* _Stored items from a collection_
_____
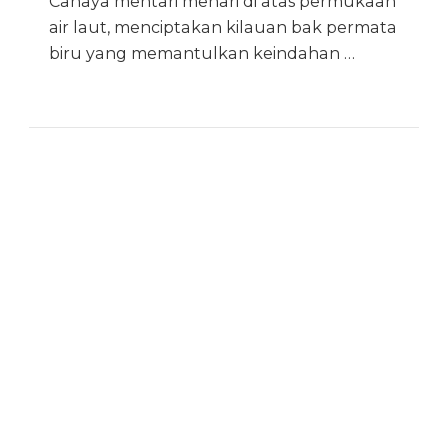
Cahaya mentari menari di atas permukaan
air laut, menciptakan kilauan bak permata
biru yang memantulkan keindahan …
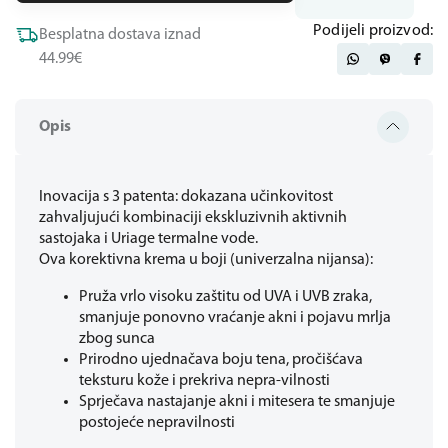
Podijeli proizvod:
Besplatna dostava iznad
44.99€
Opis
Inovacija s 3 patenta: dokazana učinkovitost
zahvaljujući kombinaciji ekskluzivnih aktivnih
sastojaka i Uriage termalne vode.
Ova korektivna krema u boji (univerzalna nijansa):
Pruža vrlo visoku zaštitu od UVA i UVB zraka,
smanjuje ponovno vraćanje akni i pojavu mrlja
zbog sunca
Prirodno ujednačava boju tena, pročišćava
teksturu kože i prekriva nepra-vilnosti
Sprječava nastajanje akni i mitesera te smanjuje
postojeće nepravilnosti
_____
* _EXERCISE OBJECTIVE_
Each line from the one containing "sastojaka i Uriage termalne vode." to the final line above should be written out exactly; please omit the others.

* _SOLUTION FOR THIS TASK_
sastojaka i Uriage termalne vode.
Ova korektivna krema u boji (univerzalna nijansa):
Pruža vrlo visoku zaštitu od UVA i UVB zraka,
smanjuje ponovno vraćanje akni i pojavu mrlja
zbog sunca
Prirodno ujednačava boju tena, pročišćava
teksturu kože i prekriva nepra-vilnosti
Sprječava nastajanje akni i mitesera te smanjuje
postojeće nepravilnosti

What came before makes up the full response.